The displacement of Baalbek’s residents has added to Lebanon’s swelling humanitarian crisis. With more than 1.2 million people displaced across the country due to the conflict, the city’s evacuation order has compounded local instability.
Despite the harrowing reality, Farchakh Bajjaly insists that preserving cultural heritage is not at odds with humanitarian goals. “Asking to save world heritage is in no way contradictory to saving people’s lives. They are complementary,” she said.
“It’s giving people a place to find their memories, giving them a sense of continuity when in war, usually, nothing remains the same.”
UNESCO has been actively monitoring the conflict’s impact on Lebanon’s heritage sites, using satellite imagery and remote sensing to assess visible damage.
“UNESCO liaised with all state parties concerned, reminding (them of their) obligations under the 1972 Convention Concerning the Protection of the World Cultural and Natural Heritage,” Nisrine Kammourieh, a spokesperson for UNESCO, told Arab News.
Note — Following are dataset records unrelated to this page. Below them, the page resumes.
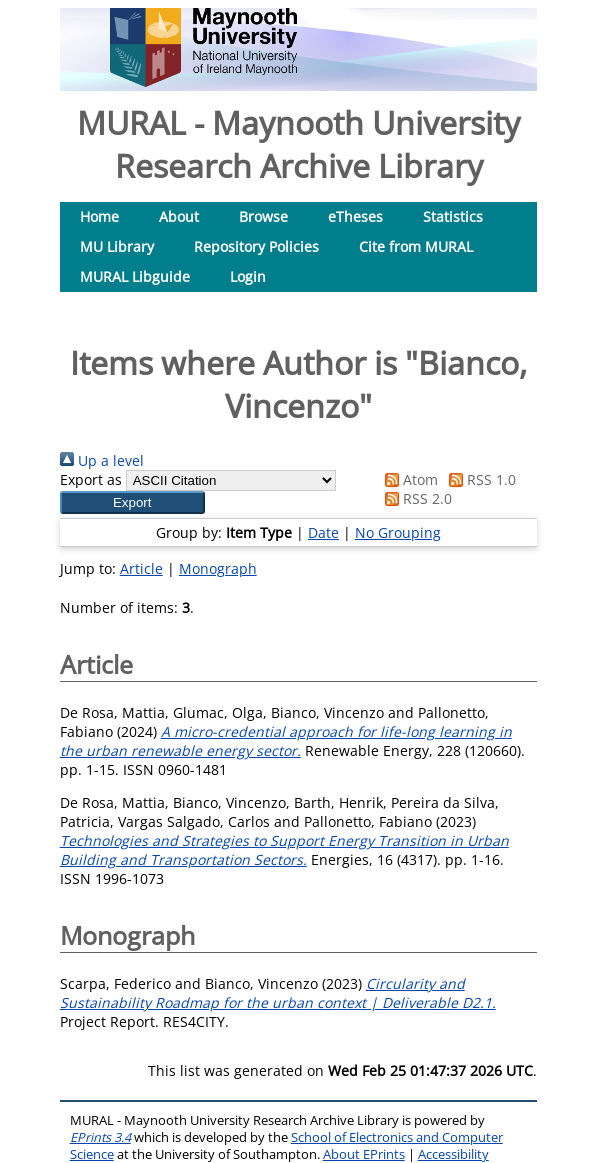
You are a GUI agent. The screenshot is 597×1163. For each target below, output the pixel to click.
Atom (408, 479)
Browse (263, 216)
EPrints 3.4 (100, 1137)
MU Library (117, 246)
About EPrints (364, 1154)
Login (248, 276)
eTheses (355, 216)
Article (141, 568)
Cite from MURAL (416, 246)
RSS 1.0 (479, 479)
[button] (132, 502)
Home (99, 216)
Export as (91, 479)
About (179, 216)
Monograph (218, 568)
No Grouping (398, 532)
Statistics (453, 216)
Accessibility (453, 1154)
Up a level (102, 460)
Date (323, 532)
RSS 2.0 (415, 498)
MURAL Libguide (135, 276)
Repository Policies (256, 246)
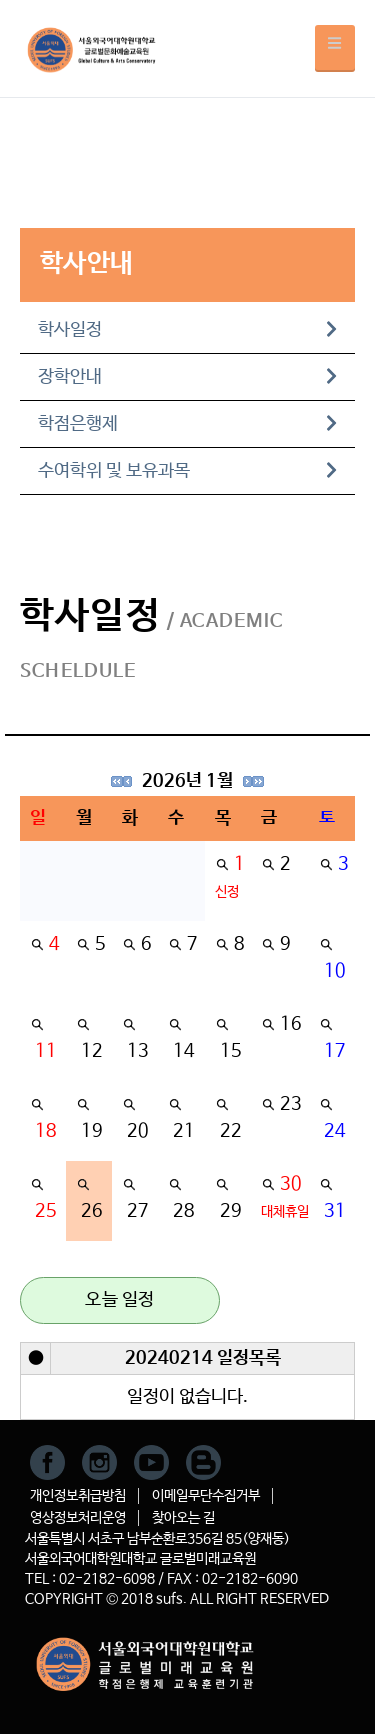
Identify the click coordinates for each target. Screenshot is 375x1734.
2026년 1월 (187, 781)
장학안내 (187, 377)
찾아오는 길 (183, 1518)
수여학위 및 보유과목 (187, 471)
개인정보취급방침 (78, 1496)
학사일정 (187, 330)
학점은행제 (187, 424)
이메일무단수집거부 (206, 1496)
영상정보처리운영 (78, 1518)
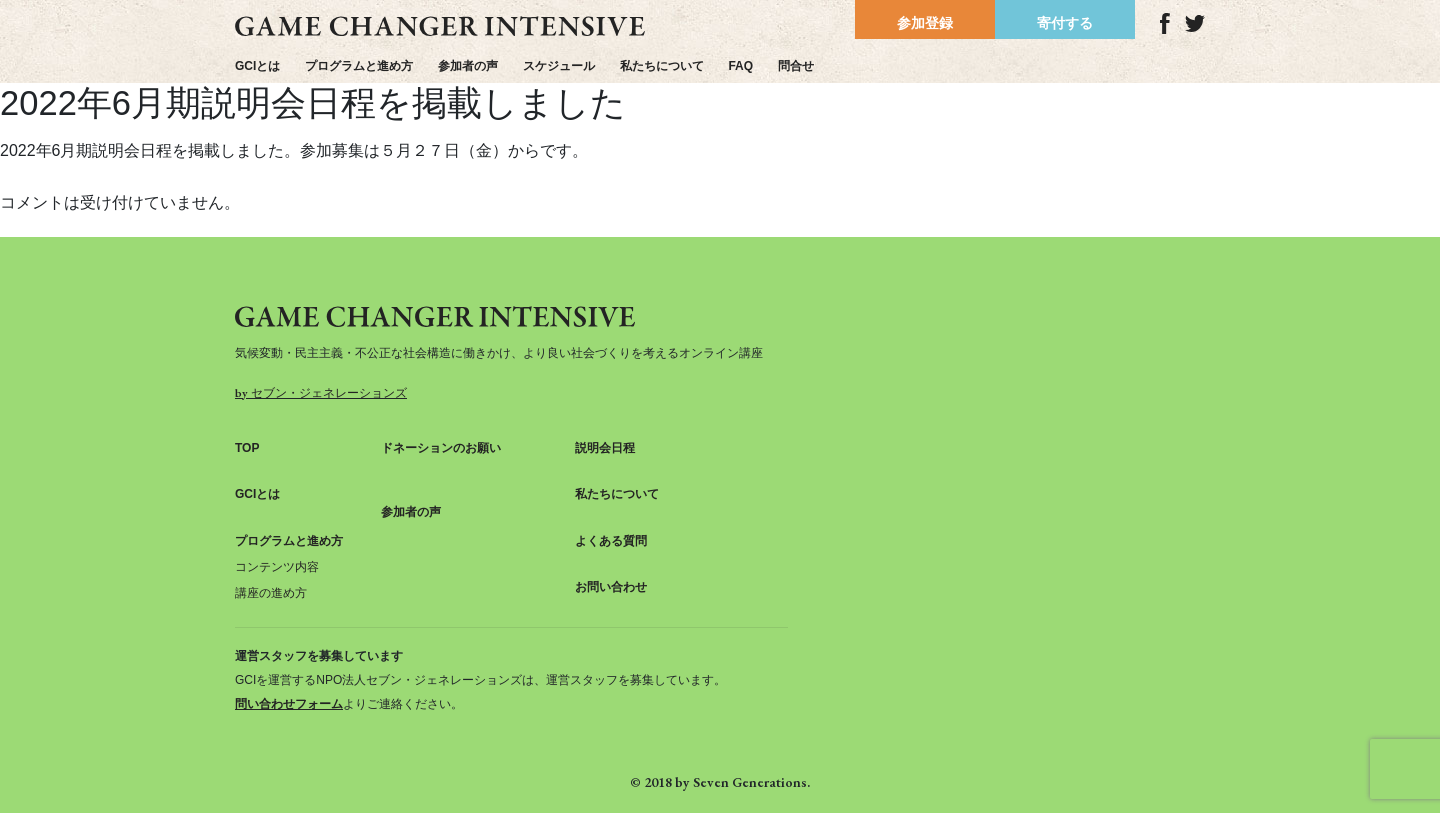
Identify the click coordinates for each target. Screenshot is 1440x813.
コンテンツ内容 (277, 567)
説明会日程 (605, 448)
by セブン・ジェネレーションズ (321, 393)
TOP (247, 448)
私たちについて (662, 66)
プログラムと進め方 (359, 66)
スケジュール (559, 66)
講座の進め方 (271, 593)
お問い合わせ (611, 587)
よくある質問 (611, 541)
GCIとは (257, 66)
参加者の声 (468, 66)
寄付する (1065, 23)
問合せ (796, 66)
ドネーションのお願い (441, 448)
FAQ (740, 66)
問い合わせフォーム (289, 704)
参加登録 (925, 23)
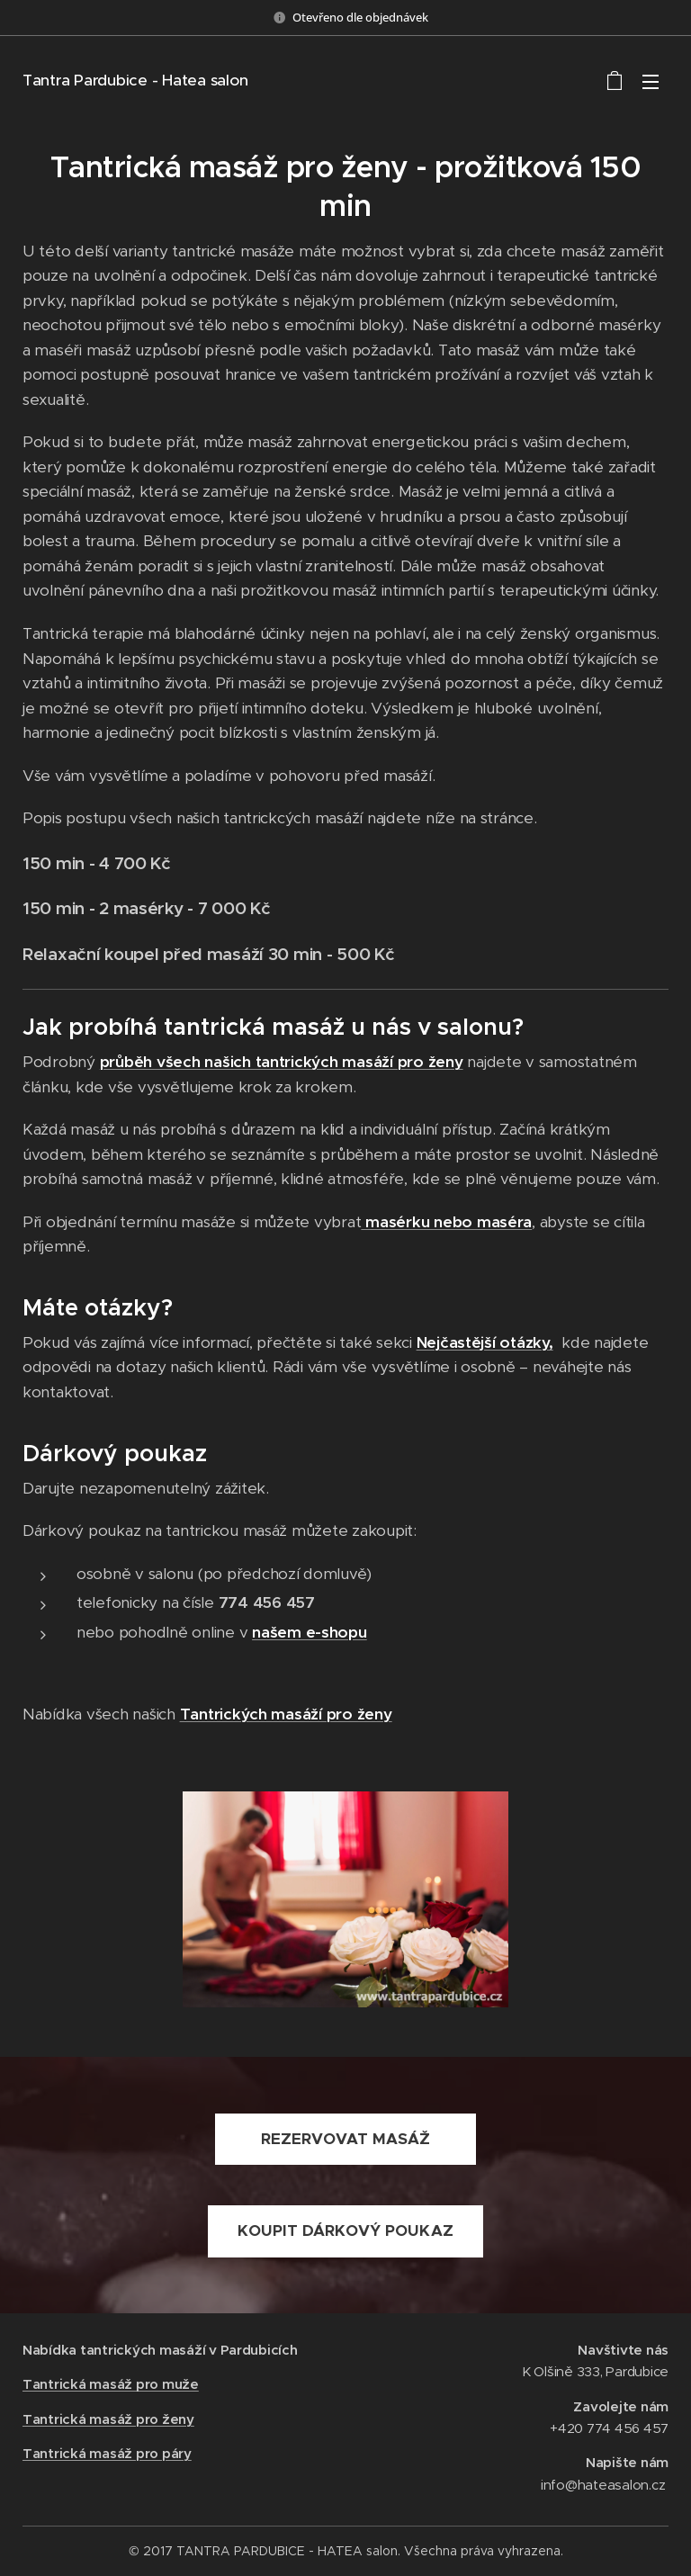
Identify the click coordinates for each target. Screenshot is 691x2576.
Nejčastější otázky (483, 1342)
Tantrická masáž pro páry (107, 2453)
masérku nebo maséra (446, 1222)
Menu (650, 82)
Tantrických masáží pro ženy (286, 1714)
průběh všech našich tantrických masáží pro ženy (281, 1062)
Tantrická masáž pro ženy (108, 2419)
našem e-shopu (309, 1632)
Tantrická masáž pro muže (110, 2384)
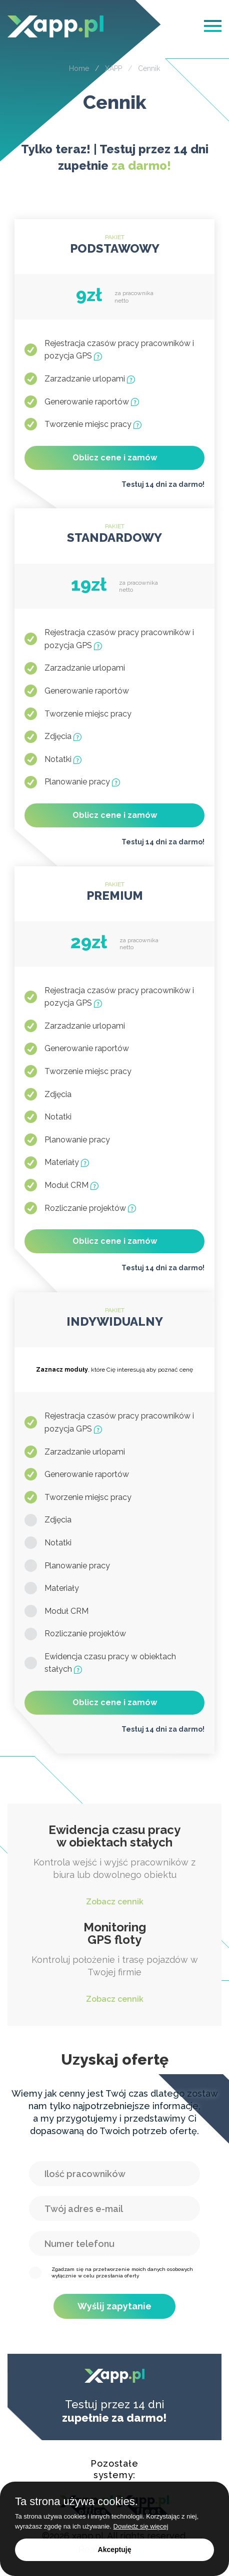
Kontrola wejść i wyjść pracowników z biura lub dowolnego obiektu (114, 1866)
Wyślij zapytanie (115, 2306)
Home (79, 68)
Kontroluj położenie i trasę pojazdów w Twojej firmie (114, 1963)
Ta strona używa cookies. (76, 2502)
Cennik (149, 68)
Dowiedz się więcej (141, 2526)
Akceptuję (115, 2550)
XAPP (113, 68)
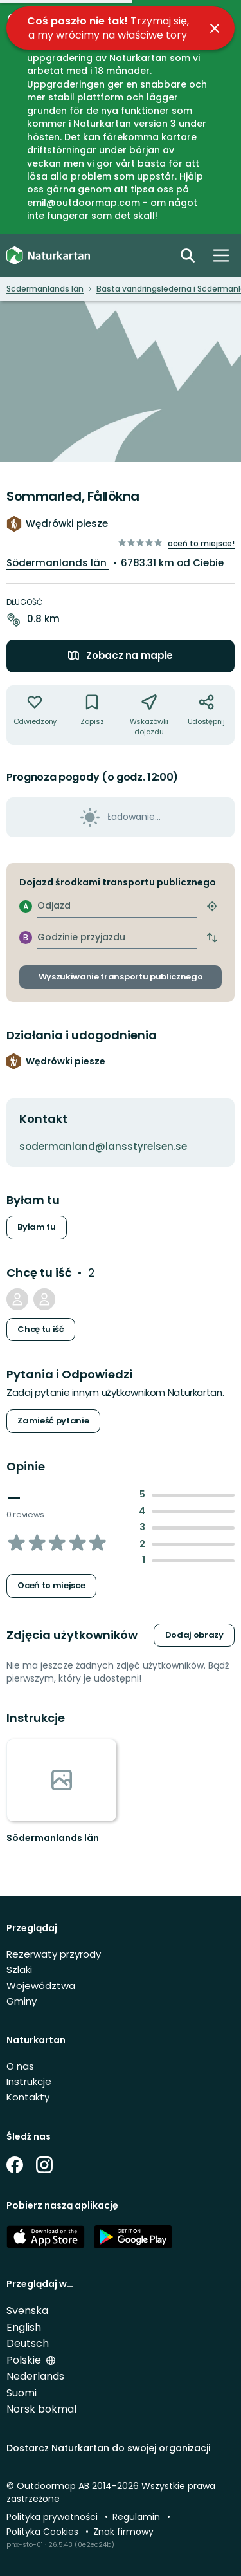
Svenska (27, 2310)
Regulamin (137, 2516)
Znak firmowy (123, 2531)
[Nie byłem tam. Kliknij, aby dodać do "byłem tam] (35, 715)
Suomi (21, 2393)
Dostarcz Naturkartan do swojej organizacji (108, 2448)
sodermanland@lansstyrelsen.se (103, 1146)
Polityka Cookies (43, 2531)
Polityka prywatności (53, 2516)
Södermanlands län (57, 563)
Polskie (25, 2360)
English (23, 2327)
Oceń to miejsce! (201, 543)
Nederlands (35, 2376)
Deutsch (27, 2343)
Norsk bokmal (41, 2409)
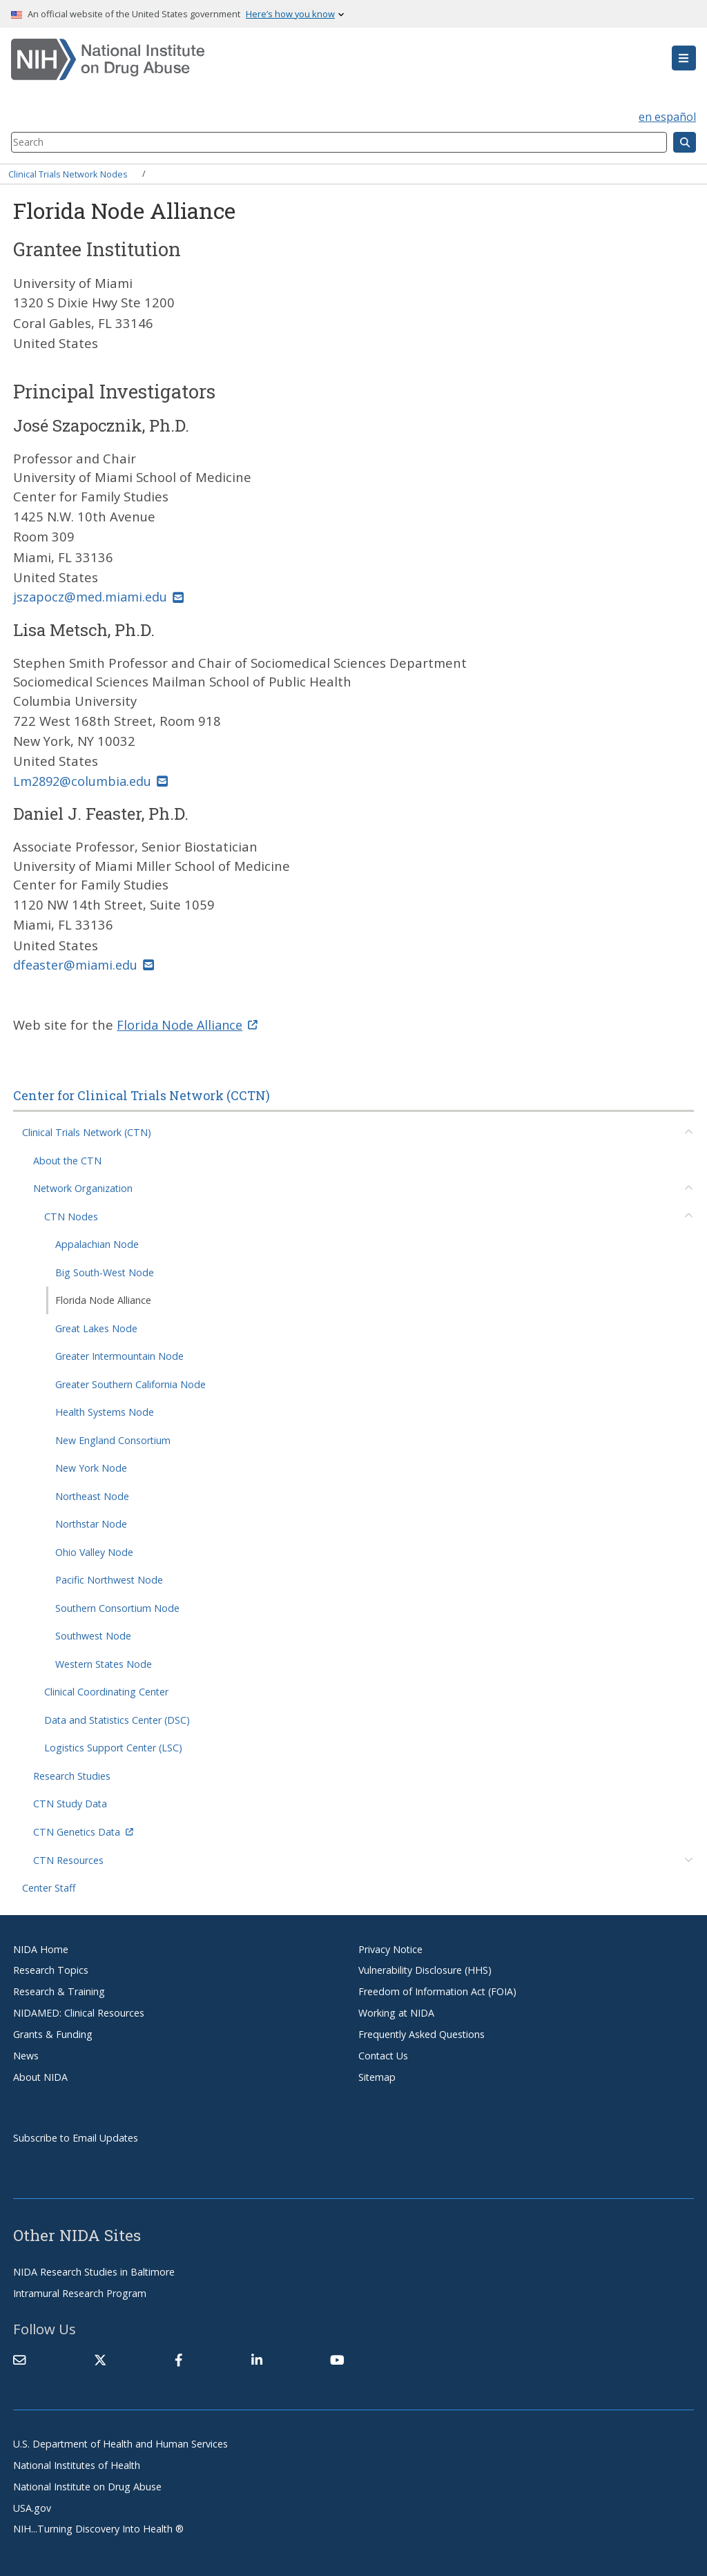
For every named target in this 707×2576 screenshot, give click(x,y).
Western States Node (103, 1662)
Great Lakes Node (96, 1327)
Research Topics (50, 1968)
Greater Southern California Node (130, 1383)
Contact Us (383, 2054)
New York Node (91, 1466)
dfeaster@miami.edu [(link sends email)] (85, 963)
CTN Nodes (71, 1215)
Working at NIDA (396, 2011)
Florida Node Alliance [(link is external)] (189, 1023)
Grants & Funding (53, 2032)
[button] (684, 58)
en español (667, 116)
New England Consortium (113, 1438)
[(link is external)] (100, 2358)
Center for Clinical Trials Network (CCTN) (141, 1094)
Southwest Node (93, 1634)
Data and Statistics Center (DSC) (117, 1718)
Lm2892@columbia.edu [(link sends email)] (92, 780)
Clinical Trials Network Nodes (68, 173)
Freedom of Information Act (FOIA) (437, 1990)
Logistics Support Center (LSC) (113, 1746)
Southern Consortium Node (117, 1606)
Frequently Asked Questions (421, 2032)
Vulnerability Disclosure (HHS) (425, 1968)
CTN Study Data (70, 1802)
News (26, 2054)
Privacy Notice (390, 1947)
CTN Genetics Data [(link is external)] (83, 1830)
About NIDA (40, 2075)
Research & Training (59, 1990)
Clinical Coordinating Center (106, 1690)
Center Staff (49, 1886)
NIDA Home (40, 1947)
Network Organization (83, 1186)
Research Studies (71, 1774)
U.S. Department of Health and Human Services (120, 2442)
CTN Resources (68, 1858)
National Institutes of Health (76, 2463)
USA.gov (32, 2505)
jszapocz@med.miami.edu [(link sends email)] (99, 596)
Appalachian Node (97, 1242)
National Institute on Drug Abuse (87, 2485)
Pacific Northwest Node (109, 1578)
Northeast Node (92, 1494)
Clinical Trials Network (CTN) (86, 1130)
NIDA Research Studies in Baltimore (94, 2270)
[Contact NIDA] (19, 2358)
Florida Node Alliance (103, 1298)
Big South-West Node (104, 1271)
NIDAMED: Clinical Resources (78, 2011)
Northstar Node (91, 1522)
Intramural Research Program (79, 2291)
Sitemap (377, 2075)
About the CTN (67, 1159)
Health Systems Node (104, 1410)
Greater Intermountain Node (119, 1354)
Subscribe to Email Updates (75, 2136)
The organization is preparing for an emergency session of the Committee for the Protection of Cultural Property to potentially place Lebanon’s heritage sites on its International List of Cultural Property under Enhanced Protection.
The importance of cultural preservation extends beyond mere aesthetics or academic interest. “It’s part of the resilience of the population, of the communities and it’s part of a solution afterward,” said ALIPH’s Freland.
Elke Selter, ALIPH’s director of programs, believes “protecting heritage is essential for what comes after. You cannot totally erase the traces of the past.”
Indeed, the preservation of Lebanon’s cultural heritage is as much about safeguarding identity and memory as it is about recovery.
“Imagine that your town is fully destroyed and you have to go back to something that was built two weeks ago; that is very unsettling in a way,” Selter told Arab News, noting that studies have shown how preserving familiar landmarks fosters a sense of belonging after displacement.
In the broader context of Lebanon’s recovery, cultural heritage can play a key role in economic revitalization, particularly through tourism.
“For Lebanon’s economy, that’s an important element and I think an important one for the recovery of the country afterwards,” said Selter. “Cultural heritage in Lebanon was one of the key reasons why people would visit Lebanon.”
The tragedy facing Lebanon’s heritage is also a global concern. “The cultural heritage of Lebanon is the cultural heritage of all humanity,” said Freland.
For Biladi and other heritage organizations, Lebanon’s current crisis offers a test of international conventions that aim to protect heritage in times of conflict.
“If the conventions are being applied, then cultural heritage will be saved,” said Farchakh Bajjaly. “Lebanon has become in this war a sort of a field where it’s possible to test if these conventions work.”